The other likely victors, Romney and Gingrich, are seeing their past moderate positions on a whole host of issues laid bare by bloggers and critics every day.
That leaves the conservative wing of the GOP field: Rick Santorum, Rick Perry and Bachmann. The problem is Santorum, Perry and Bachmann are splitting what would otherwise be almost a winning hand.
"There's the Libertarian Primary, which Ron Paul is going to win. And then you got the moderate primary, which Gingrich and Romney are scrumming for. And you got three folks who are running as strong conservatives," Santorum said at one of his events this week.
Still, Santorum declared the end may be near for him if he doesn't do well in Iowa.
"If I finish dead last behind the pack, I'm going to pack up and go home," Santorum said on Iowa radio station WHO.
One potential game changer is last week's revelations about Paul's incendiary political newsletters, which were distributed under his name in the 1980s and 1990s. The newsletters could be damaging enough to bring down the libertarian's poll numbers. Paul claims he never read many of them.

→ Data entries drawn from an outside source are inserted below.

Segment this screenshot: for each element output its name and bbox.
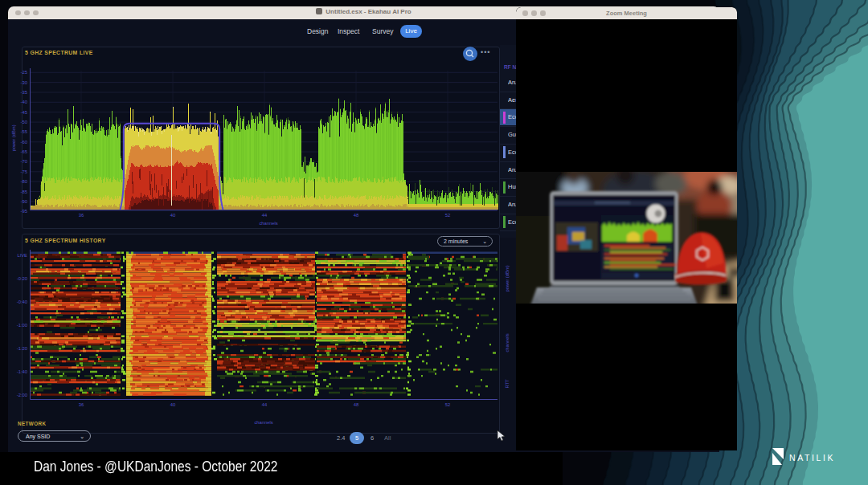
svg-text:-35: -35 (21, 90, 27, 95)
svg-text:44: 44 (262, 213, 268, 218)
svg-text:-75: -75 (21, 169, 27, 174)
svg-text:36: 36 (79, 213, 84, 218)
svg-text:-0:40: -0:40 (17, 300, 27, 304)
svg-text:power (dBm): power (dBm) (505, 265, 510, 291)
svg-text:-25: -25 (21, 70, 27, 75)
svg-text:48: 48 (354, 213, 358, 218)
svg-text:-80: -80 (21, 179, 27, 184)
svg-text:power (dBm): power (dBm) (11, 124, 16, 151)
svg-text:-40: -40 (21, 100, 27, 104)
svg-text:44: 44 (262, 402, 268, 407)
svg-text:RTT: RTT (505, 379, 510, 389)
svg-text:-1:20: -1:20 (17, 346, 27, 351)
svg-text:-85: -85 (21, 190, 27, 194)
svg-text:-60: -60 (21, 140, 27, 145)
svg-text:-50: -50 (21, 120, 27, 124)
svg-text:-0:20: -0:20 (17, 276, 27, 281)
svg-text:channels: channels (505, 333, 510, 352)
svg-text:-70: -70 (21, 159, 27, 164)
svg-text:NATILIK: NATILIK (789, 453, 835, 463)
svg-text:48: 48 (354, 402, 358, 407)
svg-text:52: 52 (445, 402, 450, 407)
svg-text:40: 40 (170, 213, 175, 218)
svg-text:-2:00: -2:00 (17, 393, 27, 397)
svg-text:-1:40: -1:40 (17, 369, 27, 374)
svg-text:-1:00: -1:00 (17, 323, 27, 328)
svg-text:-30: -30 (21, 80, 27, 85)
svg-text:36: 36 (79, 402, 84, 407)
svg-text:channels: channels (259, 221, 277, 226)
svg-text:52: 52 (445, 213, 450, 218)
svg-text:-65: -65 (21, 149, 27, 154)
svg-text:40: 40 (170, 402, 175, 407)
svg-text:LIVE: LIVE (17, 253, 27, 258)
svg-text:-95: -95 (21, 209, 27, 214)
svg-text:-55: -55 (21, 129, 27, 134)
svg-text:-45: -45 (21, 110, 27, 115)
svg-text:channels: channels (254, 420, 272, 425)
svg-text:-90: -90 (21, 199, 27, 204)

Gingrich, who has all but abandoned his pledge to stay positive, has pointed to the newsletters to question Paul's electability.
Gingrich hinted he would not be able to support Paul as the Republican nominee.

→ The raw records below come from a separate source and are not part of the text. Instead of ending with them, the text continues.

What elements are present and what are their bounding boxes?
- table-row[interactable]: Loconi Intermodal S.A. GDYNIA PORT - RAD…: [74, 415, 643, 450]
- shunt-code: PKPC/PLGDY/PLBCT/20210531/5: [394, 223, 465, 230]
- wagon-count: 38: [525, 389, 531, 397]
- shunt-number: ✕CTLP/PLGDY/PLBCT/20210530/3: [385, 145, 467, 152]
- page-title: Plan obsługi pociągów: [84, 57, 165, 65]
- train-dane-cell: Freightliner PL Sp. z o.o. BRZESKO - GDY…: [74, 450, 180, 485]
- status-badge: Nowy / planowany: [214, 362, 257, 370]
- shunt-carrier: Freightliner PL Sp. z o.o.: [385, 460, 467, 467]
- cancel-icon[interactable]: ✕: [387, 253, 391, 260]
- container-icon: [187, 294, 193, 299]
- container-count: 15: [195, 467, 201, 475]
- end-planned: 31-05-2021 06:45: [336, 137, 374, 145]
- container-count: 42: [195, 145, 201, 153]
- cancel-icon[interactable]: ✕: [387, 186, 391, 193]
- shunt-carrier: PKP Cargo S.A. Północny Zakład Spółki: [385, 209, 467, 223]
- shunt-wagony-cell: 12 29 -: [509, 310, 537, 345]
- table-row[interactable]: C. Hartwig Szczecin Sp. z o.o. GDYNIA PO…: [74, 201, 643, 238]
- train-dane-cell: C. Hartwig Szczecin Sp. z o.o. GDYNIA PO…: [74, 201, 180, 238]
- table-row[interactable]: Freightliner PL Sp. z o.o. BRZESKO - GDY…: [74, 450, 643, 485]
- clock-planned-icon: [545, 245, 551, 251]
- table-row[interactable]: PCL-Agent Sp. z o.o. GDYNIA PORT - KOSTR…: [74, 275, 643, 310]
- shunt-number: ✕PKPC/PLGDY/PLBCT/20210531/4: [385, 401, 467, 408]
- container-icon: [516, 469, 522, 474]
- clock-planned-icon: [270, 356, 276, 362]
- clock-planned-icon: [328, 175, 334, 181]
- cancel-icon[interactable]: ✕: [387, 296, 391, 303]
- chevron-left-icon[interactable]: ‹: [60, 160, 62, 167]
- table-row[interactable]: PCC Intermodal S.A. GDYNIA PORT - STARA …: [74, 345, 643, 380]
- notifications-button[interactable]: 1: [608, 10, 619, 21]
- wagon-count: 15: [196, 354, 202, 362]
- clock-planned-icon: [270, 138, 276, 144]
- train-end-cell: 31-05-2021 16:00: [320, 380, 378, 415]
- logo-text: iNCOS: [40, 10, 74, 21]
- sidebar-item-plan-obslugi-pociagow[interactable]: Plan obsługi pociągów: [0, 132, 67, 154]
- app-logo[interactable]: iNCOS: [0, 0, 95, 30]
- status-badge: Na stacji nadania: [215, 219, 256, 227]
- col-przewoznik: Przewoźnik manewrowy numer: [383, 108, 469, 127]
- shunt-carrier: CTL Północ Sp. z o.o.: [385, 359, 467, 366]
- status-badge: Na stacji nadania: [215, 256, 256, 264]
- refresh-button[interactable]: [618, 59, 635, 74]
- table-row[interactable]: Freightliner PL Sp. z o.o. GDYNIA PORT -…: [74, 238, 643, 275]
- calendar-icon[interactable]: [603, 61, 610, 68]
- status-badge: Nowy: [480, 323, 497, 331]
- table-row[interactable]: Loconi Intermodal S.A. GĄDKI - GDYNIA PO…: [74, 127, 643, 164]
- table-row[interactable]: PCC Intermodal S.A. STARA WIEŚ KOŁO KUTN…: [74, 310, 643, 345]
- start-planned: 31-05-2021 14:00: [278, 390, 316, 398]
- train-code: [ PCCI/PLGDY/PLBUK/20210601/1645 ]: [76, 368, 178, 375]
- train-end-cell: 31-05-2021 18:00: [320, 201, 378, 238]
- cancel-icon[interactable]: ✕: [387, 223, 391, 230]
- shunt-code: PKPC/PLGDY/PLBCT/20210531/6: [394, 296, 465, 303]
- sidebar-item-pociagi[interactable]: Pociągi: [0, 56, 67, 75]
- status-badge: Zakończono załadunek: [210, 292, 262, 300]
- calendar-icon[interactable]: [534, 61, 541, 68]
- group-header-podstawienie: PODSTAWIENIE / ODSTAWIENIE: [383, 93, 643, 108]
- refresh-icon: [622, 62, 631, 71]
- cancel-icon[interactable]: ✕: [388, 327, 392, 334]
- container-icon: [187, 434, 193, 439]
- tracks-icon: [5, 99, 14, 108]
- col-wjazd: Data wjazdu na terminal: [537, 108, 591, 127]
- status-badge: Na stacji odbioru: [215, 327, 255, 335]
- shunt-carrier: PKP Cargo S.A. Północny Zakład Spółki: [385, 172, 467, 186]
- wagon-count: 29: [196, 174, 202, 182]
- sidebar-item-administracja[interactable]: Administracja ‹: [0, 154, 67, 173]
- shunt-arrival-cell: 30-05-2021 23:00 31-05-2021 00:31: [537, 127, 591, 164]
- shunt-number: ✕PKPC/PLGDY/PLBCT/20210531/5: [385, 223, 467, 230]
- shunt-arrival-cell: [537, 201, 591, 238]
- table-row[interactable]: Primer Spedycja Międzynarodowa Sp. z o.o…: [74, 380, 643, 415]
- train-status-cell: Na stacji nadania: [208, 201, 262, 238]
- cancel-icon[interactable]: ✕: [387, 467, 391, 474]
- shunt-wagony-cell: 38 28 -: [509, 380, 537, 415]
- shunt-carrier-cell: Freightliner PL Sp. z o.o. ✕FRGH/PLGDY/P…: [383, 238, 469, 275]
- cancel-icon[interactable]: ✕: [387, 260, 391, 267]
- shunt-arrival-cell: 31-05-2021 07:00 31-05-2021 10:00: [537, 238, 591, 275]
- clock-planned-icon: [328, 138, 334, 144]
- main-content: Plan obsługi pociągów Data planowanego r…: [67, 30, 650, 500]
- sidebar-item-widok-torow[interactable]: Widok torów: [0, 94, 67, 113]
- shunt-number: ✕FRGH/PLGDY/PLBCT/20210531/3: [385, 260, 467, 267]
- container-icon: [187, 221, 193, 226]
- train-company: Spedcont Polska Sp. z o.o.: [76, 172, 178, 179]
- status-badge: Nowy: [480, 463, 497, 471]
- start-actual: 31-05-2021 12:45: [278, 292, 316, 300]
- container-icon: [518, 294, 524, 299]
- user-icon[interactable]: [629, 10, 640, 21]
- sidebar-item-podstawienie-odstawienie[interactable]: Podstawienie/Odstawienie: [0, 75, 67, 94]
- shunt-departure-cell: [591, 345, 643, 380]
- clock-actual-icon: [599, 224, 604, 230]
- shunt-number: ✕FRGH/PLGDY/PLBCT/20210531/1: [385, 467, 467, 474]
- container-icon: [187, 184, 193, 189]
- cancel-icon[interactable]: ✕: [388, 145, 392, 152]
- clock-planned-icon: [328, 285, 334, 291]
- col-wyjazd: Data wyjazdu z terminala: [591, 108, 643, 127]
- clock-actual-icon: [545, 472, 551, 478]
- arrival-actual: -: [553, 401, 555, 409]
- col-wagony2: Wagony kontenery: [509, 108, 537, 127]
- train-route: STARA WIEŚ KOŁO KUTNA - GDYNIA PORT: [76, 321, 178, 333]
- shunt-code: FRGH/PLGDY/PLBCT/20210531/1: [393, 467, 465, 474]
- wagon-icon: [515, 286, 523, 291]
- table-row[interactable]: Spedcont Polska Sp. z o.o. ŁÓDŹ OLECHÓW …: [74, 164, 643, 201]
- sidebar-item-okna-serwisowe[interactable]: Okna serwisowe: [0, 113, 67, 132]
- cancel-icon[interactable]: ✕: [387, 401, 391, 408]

"I think Ron Paul's views are totally outside the mainstream of virtually every decent American," Gingrich said on CNN's "The Situation Room with Wolf Blitzer."
Paul supporters could look to another anti-Washington crusader and Texan, who is spending heavily in the state. Perry and a political action committee supporting him have spent nearly $2 million on advertising in Iowa so far. And he thinks he has the right message for small government conservatives: Turn Capitol Hill into a part-time job for federal lawmakers.
Given the fact that members of Congress have roughly an 11% approval rating, it may be an effective ploy.
"I want you to answer this question -- why should you settle for anything less than an authentic conservative who will fight for your views and values without an apology," Perry asked a crowd in Iowa on Tuesday.
The other potential X-factor is the escalating war of words between Gingrich and Romney.
Gingrich's campaign now refers to Romney as "Mitt the Massachusetts Moderate" in e-mails to reporters.
One such e-mail included a link to a local news video clip from Romney's 2002 campaign for governor. In the video, Romney tells a reporter he's "not a partisan Republican."
"I'm someone who is moderate and that my views are progressive," Romney told NECN, a New England cable news channel.
Romney is countering that blast from the past with a new ad promising a "conservative agenda" in the White House.
Romney also tweaked Gingrich's comparison of his failure to make the ballot in the Virginia primary to a Pearl Harbor attack.
"I think it's more like Lucille Ball at the chocolate factory," Romney said, referring to the '50s sitcom where the red-headed comedian has trouble keeping up with candy on a conveyer belt.
Part of the reason why Iowans are unsure about a front-runner might have something to do with the changing nature of the modern political campaign.
Iowa Republican leader Strawn says the GOP candidates have spent less time in the state than in years past.
Filling that void, Strawn says, are super political action committees airing attack ads.
"We want to get the decision right, but also we haven't had as much opportunity to kind of kick the tires on these candidates as we have in caucuses past," Strawn says.